> WHAT TO DO
Return the entries below word for word; no images should appear in the copy.

--

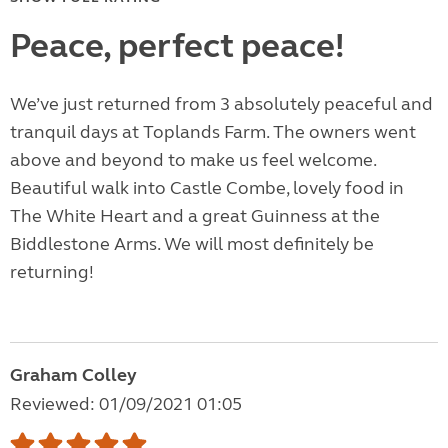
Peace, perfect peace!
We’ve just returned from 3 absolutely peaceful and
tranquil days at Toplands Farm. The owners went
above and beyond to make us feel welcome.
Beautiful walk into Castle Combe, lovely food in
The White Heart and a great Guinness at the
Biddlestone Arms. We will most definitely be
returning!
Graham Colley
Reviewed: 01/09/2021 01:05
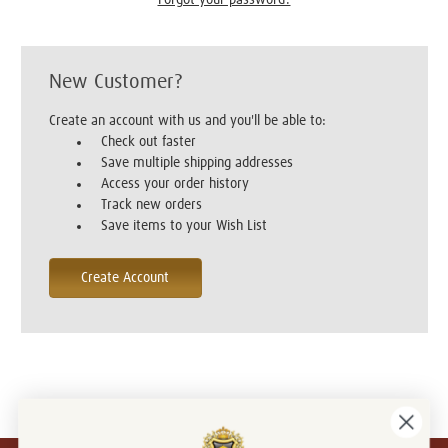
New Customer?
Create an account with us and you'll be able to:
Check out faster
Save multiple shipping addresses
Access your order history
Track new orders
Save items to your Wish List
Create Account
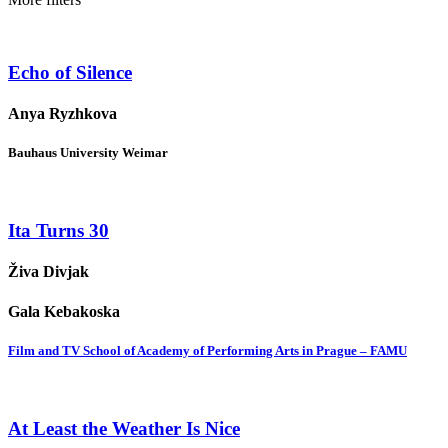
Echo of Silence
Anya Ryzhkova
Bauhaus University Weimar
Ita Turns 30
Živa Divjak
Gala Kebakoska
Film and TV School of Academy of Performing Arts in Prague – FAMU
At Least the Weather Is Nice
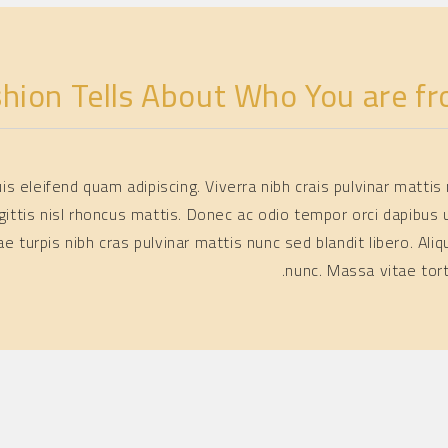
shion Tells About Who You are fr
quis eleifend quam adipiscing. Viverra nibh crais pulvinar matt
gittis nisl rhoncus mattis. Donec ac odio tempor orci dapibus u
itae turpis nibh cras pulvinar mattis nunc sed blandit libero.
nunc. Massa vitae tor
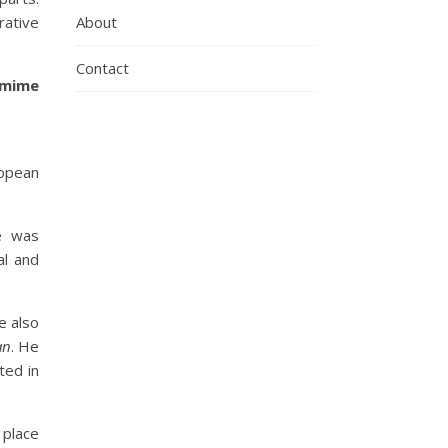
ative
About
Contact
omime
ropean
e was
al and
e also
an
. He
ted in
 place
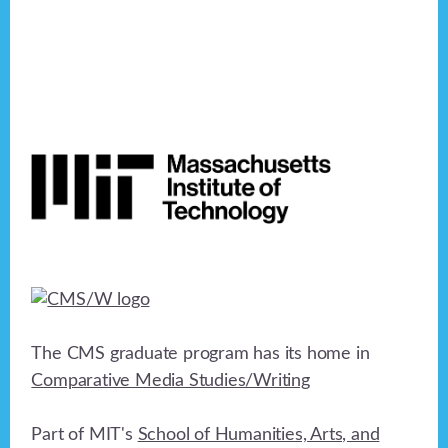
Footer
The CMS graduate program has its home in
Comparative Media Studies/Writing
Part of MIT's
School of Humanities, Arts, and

--

> RESPONSE BOX
Peace, perfect peace!
We’ve just returned from 3 absolutely peaceful and
tranquil days at Toplands Farm. The owners went
above and beyond to make us feel welcome.
Beautiful walk into Castle Combe, lovely food in
The White Heart and a great Guinness at the
Biddlestone Arms. We will most definitely be
returning!
Graham Colley
Reviewed: 01/09/2021 01:05
New Customer?
Create an account with us and you'll be able to:
Check out faster
Save multiple shipping addresses
Access your order history
Track new orders
Save items to your Wish List
Create Account
Echo of Silence
Anya Ryzhkova
Bauhaus University Weimar
Ita Turns 30
Živa Divjak
Gala Kebakoska
Film and TV School of Academy of Performing Arts in Prague – FAMU
At Least the Weather Is Nice
shion Tells About Who You are fr
quis eleifend quam adipiscing. Viverra nibh crais pulvinar matt
gittis nisl rhoncus mattis. Donec ac odio tempor orci dapibus u
itae turpis nibh cras pulvinar mattis nunc sed blandit libero.
nunc. Massa vitae tor
ative
About
Contact
omime
ropean
e was
al and
e also
an
. He
ted in
 place
Footer
The CMS graduate program has its home in
Comparative Media Studies/Writing
Part of MIT's
School of Humanities, Arts, and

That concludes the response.